- [WORK ORDER]:
Return every line from the one with "示，日期、时间、序号、车号、货号设置等功能。中文显示，电脑联网。" through the one with "电子地上衡器有什么区别?本文的介绍已经给出了明确的解答，如果对上", inclusive, exactly as it appears below.

Records from a data source
============
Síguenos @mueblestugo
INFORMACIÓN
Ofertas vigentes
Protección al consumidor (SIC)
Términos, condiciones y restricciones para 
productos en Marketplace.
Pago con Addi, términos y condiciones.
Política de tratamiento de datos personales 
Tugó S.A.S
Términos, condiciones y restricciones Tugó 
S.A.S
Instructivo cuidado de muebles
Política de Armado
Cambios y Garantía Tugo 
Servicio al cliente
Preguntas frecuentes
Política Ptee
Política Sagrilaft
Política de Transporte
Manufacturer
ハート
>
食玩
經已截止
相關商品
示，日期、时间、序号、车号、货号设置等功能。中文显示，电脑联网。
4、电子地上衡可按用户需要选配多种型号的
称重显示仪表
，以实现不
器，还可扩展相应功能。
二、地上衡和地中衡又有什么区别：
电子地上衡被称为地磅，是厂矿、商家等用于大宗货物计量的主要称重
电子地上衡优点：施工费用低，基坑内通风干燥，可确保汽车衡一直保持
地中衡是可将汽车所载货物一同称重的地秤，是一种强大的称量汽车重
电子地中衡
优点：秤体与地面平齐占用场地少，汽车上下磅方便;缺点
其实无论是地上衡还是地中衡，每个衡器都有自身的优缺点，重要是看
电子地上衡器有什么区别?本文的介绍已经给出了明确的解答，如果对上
============
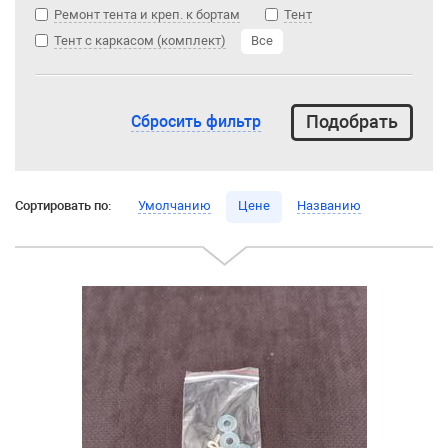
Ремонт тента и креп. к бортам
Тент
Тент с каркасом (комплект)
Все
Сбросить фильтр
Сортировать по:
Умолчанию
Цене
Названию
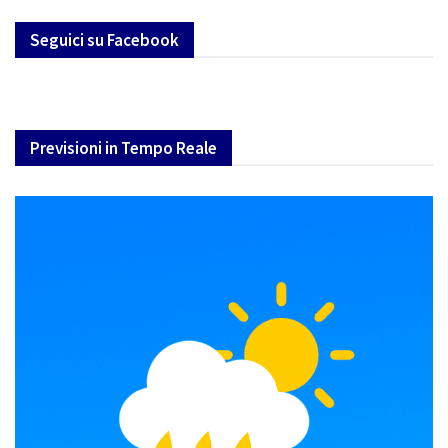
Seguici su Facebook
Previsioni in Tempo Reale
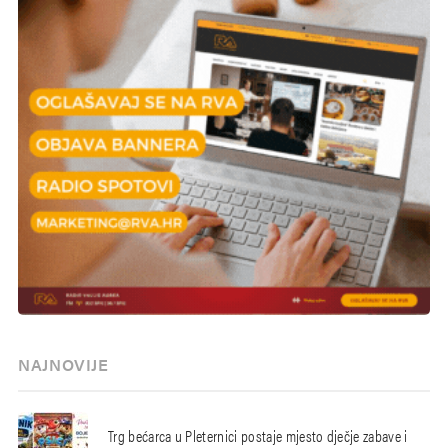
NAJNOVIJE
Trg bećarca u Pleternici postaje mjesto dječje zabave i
============
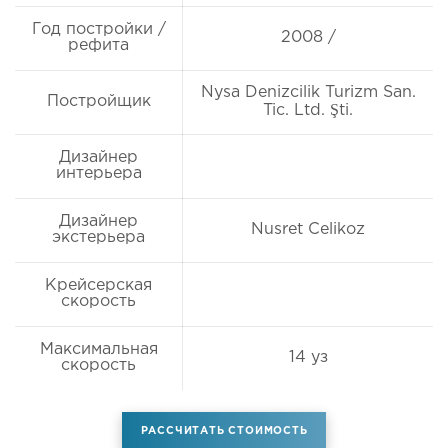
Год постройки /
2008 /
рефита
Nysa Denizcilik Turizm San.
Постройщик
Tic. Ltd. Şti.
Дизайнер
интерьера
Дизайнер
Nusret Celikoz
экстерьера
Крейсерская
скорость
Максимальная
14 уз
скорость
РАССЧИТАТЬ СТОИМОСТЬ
============
- [THE ANSWER]:
示，日期、时间、序号、车号、货号设置等功能。中文显示，电脑联网。
4、电子地上衡可按用户需要选配多种型号的
称重显示仪表
，以实现不
器，还可扩展相应功能。
二、地上衡和地中衡又有什么区别：
电子地上衡被称为地磅，是厂矿、商家等用于大宗货物计量的主要称重
电子地上衡优点：施工费用低，基坑内通风干燥，可确保汽车衡一直保持
地中衡是可将汽车所载货物一同称重的地秤，是一种强大的称量汽车重
电子地中衡
优点：秤体与地面平齐占用场地少，汽车上下磅方便;缺点
其实无论是地上衡还是地中衡，每个衡器都有自身的优缺点，重要是看
电子地上衡器有什么区别?本文的介绍已经给出了明确的解答，如果对上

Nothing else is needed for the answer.